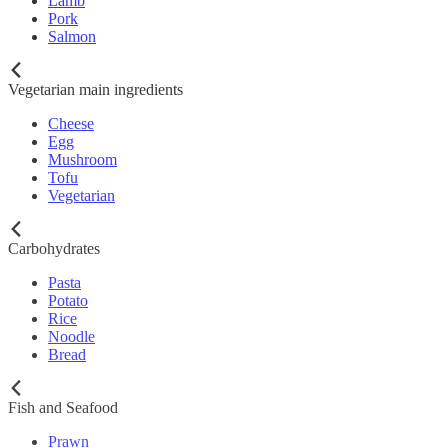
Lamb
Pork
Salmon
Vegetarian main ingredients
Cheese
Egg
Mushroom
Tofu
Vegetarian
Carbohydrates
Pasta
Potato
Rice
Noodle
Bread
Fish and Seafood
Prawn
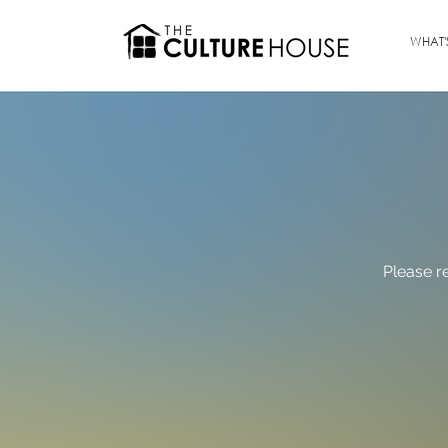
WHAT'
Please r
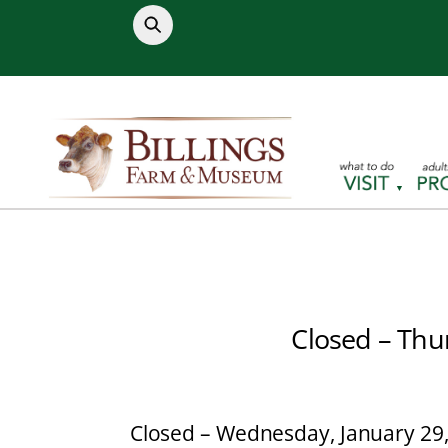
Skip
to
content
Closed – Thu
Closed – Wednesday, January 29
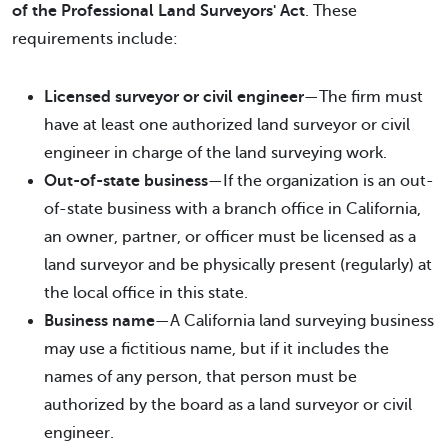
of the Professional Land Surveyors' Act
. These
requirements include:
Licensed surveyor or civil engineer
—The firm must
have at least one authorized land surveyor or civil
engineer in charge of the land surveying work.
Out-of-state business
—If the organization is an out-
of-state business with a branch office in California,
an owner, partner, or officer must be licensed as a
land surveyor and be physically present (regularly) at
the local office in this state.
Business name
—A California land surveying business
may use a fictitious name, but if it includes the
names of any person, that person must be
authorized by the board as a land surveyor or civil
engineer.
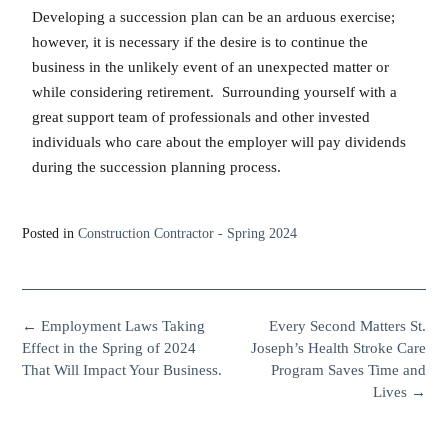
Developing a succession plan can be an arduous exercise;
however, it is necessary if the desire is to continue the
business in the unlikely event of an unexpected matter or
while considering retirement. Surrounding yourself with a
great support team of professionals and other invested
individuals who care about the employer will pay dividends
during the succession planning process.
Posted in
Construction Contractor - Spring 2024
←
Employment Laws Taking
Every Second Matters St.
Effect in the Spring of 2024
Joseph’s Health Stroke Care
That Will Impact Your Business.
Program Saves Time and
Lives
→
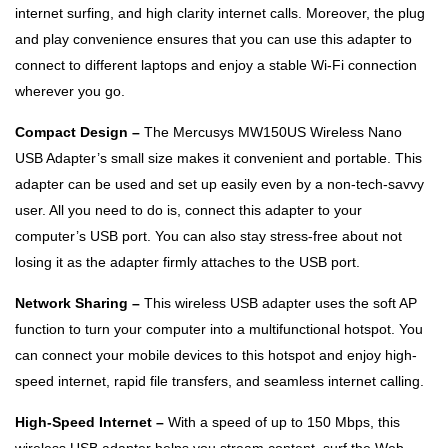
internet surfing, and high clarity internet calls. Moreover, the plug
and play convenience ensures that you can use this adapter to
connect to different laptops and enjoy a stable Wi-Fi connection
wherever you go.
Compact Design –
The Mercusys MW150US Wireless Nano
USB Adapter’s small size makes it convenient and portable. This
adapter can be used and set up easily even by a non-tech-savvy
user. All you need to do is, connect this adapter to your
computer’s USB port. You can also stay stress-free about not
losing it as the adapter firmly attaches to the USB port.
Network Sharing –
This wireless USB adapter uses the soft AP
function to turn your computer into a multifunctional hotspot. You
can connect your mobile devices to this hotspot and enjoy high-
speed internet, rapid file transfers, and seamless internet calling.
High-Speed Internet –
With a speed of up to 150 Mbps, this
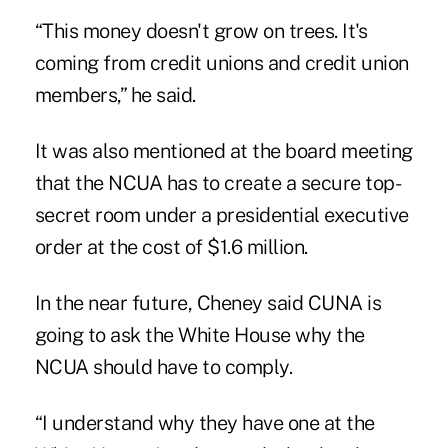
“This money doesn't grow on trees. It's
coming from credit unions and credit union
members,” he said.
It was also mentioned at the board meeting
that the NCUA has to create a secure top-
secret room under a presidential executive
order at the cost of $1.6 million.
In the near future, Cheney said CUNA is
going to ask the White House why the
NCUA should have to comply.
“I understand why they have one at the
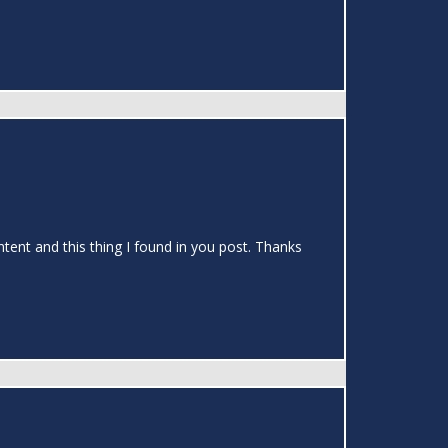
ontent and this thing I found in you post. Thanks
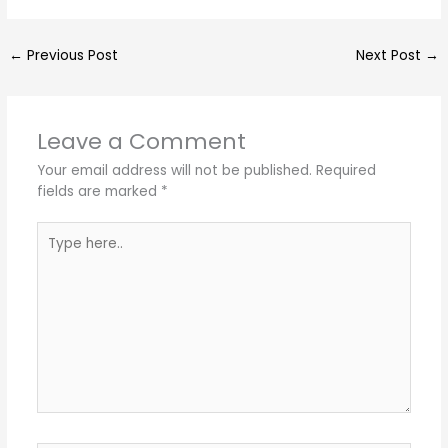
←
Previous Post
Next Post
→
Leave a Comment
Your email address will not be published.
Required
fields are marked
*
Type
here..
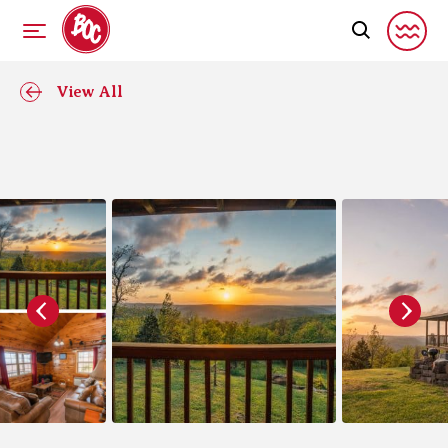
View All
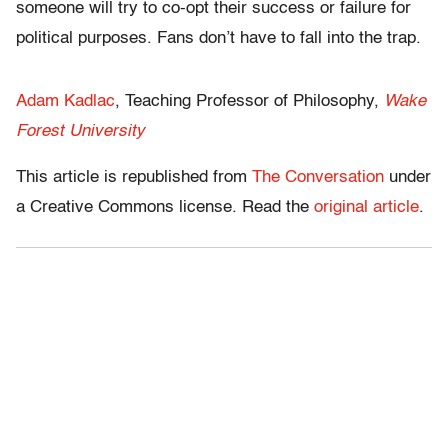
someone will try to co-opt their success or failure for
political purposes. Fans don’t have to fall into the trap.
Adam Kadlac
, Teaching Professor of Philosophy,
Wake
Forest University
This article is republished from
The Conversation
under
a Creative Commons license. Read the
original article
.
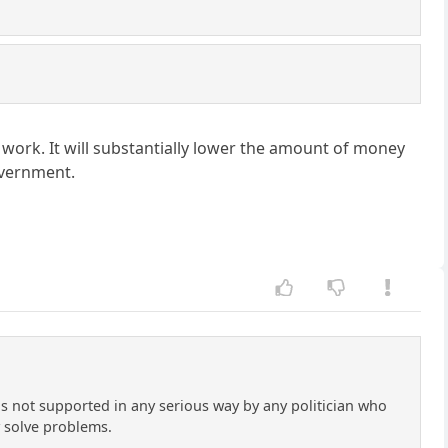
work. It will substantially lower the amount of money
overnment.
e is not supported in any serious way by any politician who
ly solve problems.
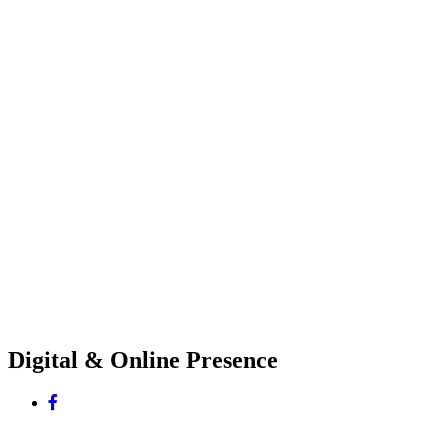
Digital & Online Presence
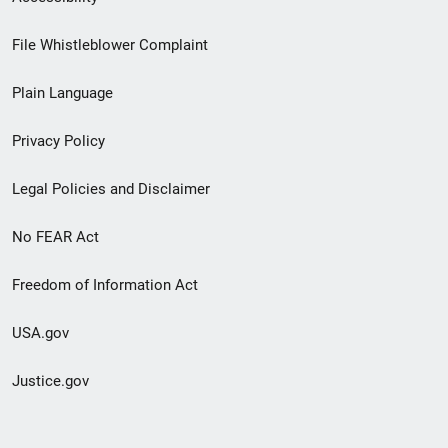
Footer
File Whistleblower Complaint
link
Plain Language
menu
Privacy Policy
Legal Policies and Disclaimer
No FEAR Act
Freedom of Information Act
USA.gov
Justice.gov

※ ※ ※

Task objective >>
Please work out how many lines of the data include the string "said" and reply with the number alone.

Response >>
2